Another issue concerns the actual benefits of modelling identifiers with a specific class. E.g., adms:Identifier was meant to enable the specification of the identifier scheme agency and the identifier issue date, following the conceptual definition of the UN/CEFACT Identifier class [CCTS-DTC]. However, if only the identifier scheme is required, the question is whether it would be possible to simplify the current representation. Possible options include the following:

  1. Modelling identifier schemes as datatypes. In such a case, it would be possible to use just dct:identifier, typed with the relevant identifier scheme data type.
  2. Defining specific properties for each identifier scheme (as sub-properties of dct:identifier). Notably, some of these properties are already defined in existing vocabularies - e.g., bibo:doi -, and therefore they can be re-used.

Based on what said above, the possible solutions, alternative to the current one, can be summarised as follows:

  1. Encode identifiers as (HTTP) URIs, whenever possible (DOIs, ORCIDs, etc.), using owl:sameAs for (HTTP) URIs concerning secondary/alternative identifiers.
  2. Model identifiers with dct:identifier, typed with the relevant identifier scheme data type, or with specific subproperties of dct:identifier.
  3. If the ability of denoting identifiers as secondary/alternative is a requirement, use adms:identifier.

It is worth noting that these three options are not mutually exclusive.

Agent roles

DataCite supports three main types of agent roles, namely, author, publisher, and contributor. The last can be further specialised by specifying a contributor "type". At the time of writing this paper, DataCite supports 22 contributor types, including, e.g., "contact person", "data curator", "distributor", "editor", "producer", "rights holder", "other".

This situation is not different from other metadata standards. E.g., ISO 19115 [ISO-19115], the standard for geospatial metadata, originally included 11 agent roles - a number that, in the latest version of this standard, has increased to 20.

The issue arises when trying to share and re-use these metadata records, since this information might be lost, unless it is mapped consistently. On the other hand, the question is also if such information could be actually relevant - e.g., it might important to preserve information only the of "key" roles, as dataset creator, publisher and contact point.

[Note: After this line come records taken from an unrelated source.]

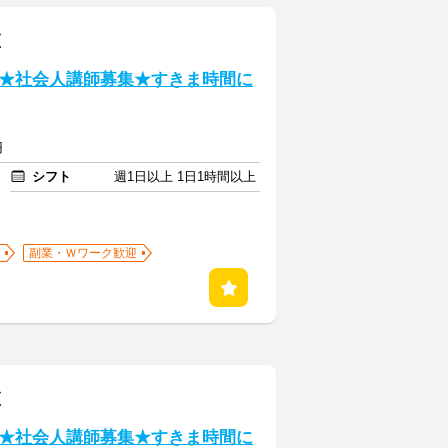
区
★社会人講師募集★すきま時間に
円
シフト
週1日以上 1日1時間以上
副業・Ｗワーク歓迎
区
★社会人講師募集★すきま時間に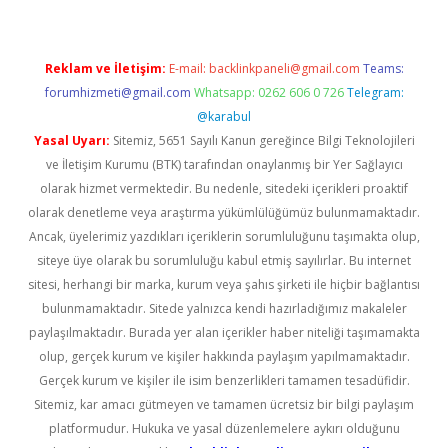
Reklam ve İletişim:
E-mail:
backlinkpaneli@gmail.com
Teams:
forumhizmeti@gmail.com
Whatsapp: 0262 606 0 726
Telegram:
@karabul
Yasal Uyarı:
Sitemiz, 5651 Sayılı Kanun gereğince Bilgi Teknolojileri
ve İletişim Kurumu (BTK) tarafından onaylanmış bir Yer Sağlayıcı
olarak hizmet vermektedir. Bu nedenle, sitedeki içerikleri proaktif
olarak denetleme veya araştırma yükümlülüğümüz bulunmamaktadır.
Ancak, üyelerimiz yazdıkları içeriklerin sorumluluğunu taşımakta olup,
siteye üye olarak bu sorumluluğu kabul etmiş sayılırlar. Bu internet
sitesi, herhangi bir marka, kurum veya şahıs şirketi ile hiçbir bağlantısı
bulunmamaktadır. Sitede yalnızca kendi hazırladığımız makaleler
paylaşılmaktadır. Burada yer alan içerikler haber niteliği taşımamakta
olup, gerçek kurum ve kişiler hakkında paylaşım yapılmamaktadır.
Gerçek kurum ve kişiler ile isim benzerlikleri tamamen tesadüfidir.
Sitemiz, kar amacı gütmeyen ve tamamen ücretsiz bir bilgi paylaşım
platformudur. Hukuka ve yasal düzenlemelere aykırı olduğunu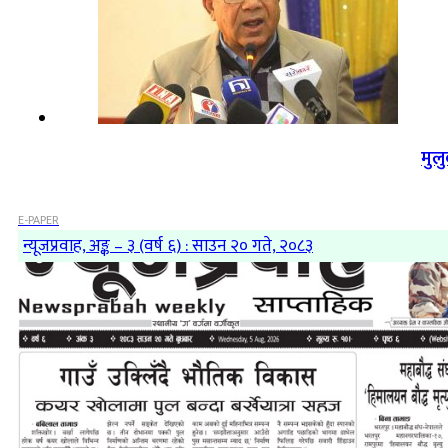
मुल
E-PAPER
न्यूजप्रवाह, अङ्क – ३ (वर्ष ६) : साउन २० गते, २०८३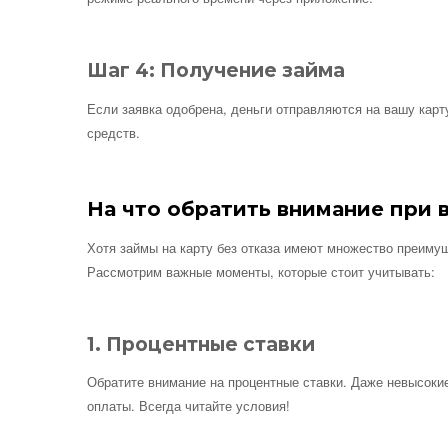
Шаг 4: Получение займа
Если заявка одобрена, деньги отправляются на вашу карт
средств.
На что обратить внимание при в
Хотя займы на карту без отказа имеют множество преиму
Рассмотрим важные моменты, которые стоит учитывать:
1. Процентные ставки
Обратите внимание на процентные ставки. Даже невысокие
оплаты. Всегда читайте условия!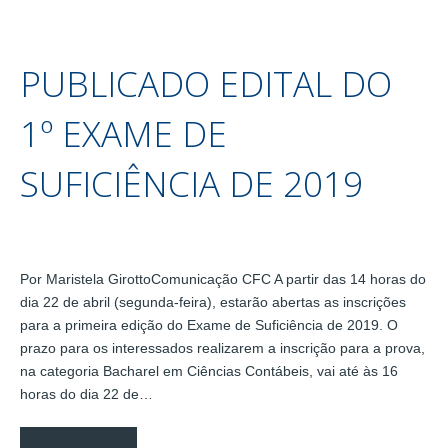
PUBLICADO EDITAL DO
1º EXAME DE
SUFICIÊNCIA DE 2019
Por Maristela GirottoComunicação CFC A partir das 14 horas do
dia 22 de abril (segunda-feira), estarão abertas as inscrições
para a primeira edição do Exame de Suficiência de 2019. O
prazo para os interessados realizarem a inscrição para a prova,
na categoria Bacharel em Ciências Contábeis, vai até às 16
horas do dia 22 de…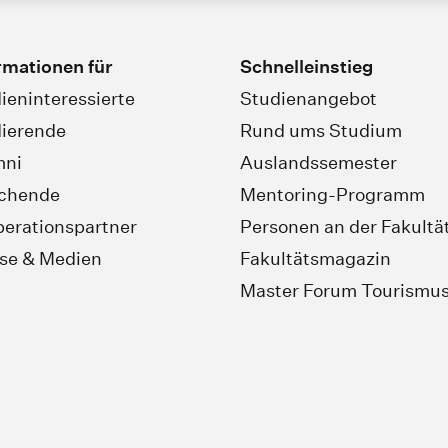
rmationen für
Schnelleinstieg
ieninteressierte
Studienangebot
ierende
Rund ums Studium
mni
Auslandssemester
schende
Mentoring-Programm
erationspartner
Personen an der Fakultä
se & Medien
Fakultätsmagazin
Master Forum Tourismu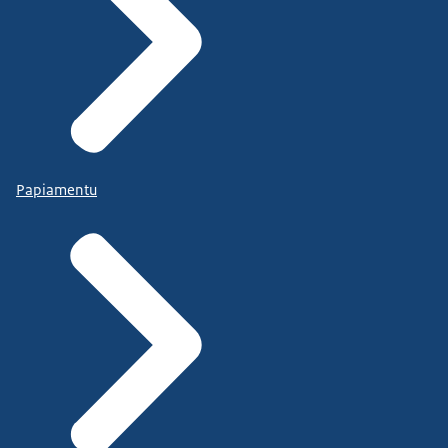
Papiamentu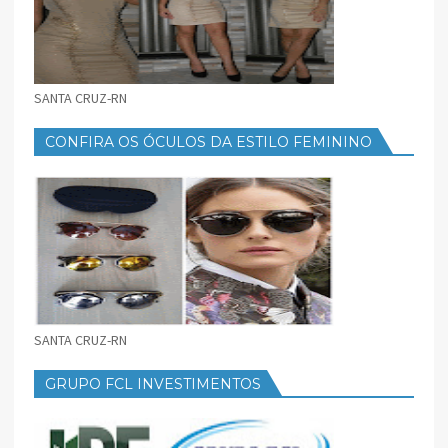
SANTA CRUZ-RN
CONFIRA OS ÓCULOS DA ESTILO FEMININO
SANTA CRUZ-RN
GRUPO FCL INVESTIMENTOS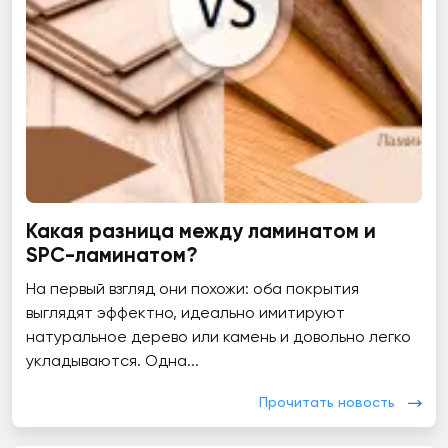
Какая разница между ламинатом и
SPC-ламинатом?
На первый взгляд они похожи: оба покрытия
выглядят эффектно, идеально имитируют
натуральное дерево или камень и довольно легко
укладываются. Одна...
Прочитать новость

The current version of DCAT-AP (v1.1) supports only two agent roles, namely, data publisher and contact point. GeoDCAT-AP includes other two ones - namely, dataset creator and rights holder - but, in addition, it defines a mechanism to model all the ISO 19115 roles, making use of the W3C PROV Ontology [PROV]. It is worth noting that this feature is only supported in the full GeoDCAT-AP profile, which is meant to provide a complete representation of the metadata elements defined in the core profile of ISO 19115 and in the INSPIRE metadata specification [INSPIRE-MD-TG].

An example is provided by the following code snippet:

a:Dataset a dcat:Dataset; 
  prov:qualifiedAttribution [ a prov:Attribution ;
# The agent role, as per ISO 19115
    dct:type <http://inspire.ec.europa.eu/metadata-codelist/ResponsiblePartyRole/owner> ;
# The agent playing that role
    prov:agent [ a foaf:Organization ;
      foaf:name "European Union"@en ] ] .
Example of a GeoDCAT-AP PROV-based representation of an agent role.

The PROV-based solution defined in GeoDCAT-AP has the advantage of being domain-independent - e.g., it could be re-used also to model DataCite agent roles. Moreover, it provides the ability to attach additional information (e.g., during which timeframe a given agent played a given role). However, it has two drawbacks:

  1. It is overly complex, compared with the use of simple role properties - as dct:creator, dct:publisher, dct:contributor.
  2. To denote the role, it makes use of URIs operated by the INSPIRE Registry for the agent roles defined in ISO 19115. As a consequence, if roles defined in another standard are used, the code list will be different, and interoperability will not be granted.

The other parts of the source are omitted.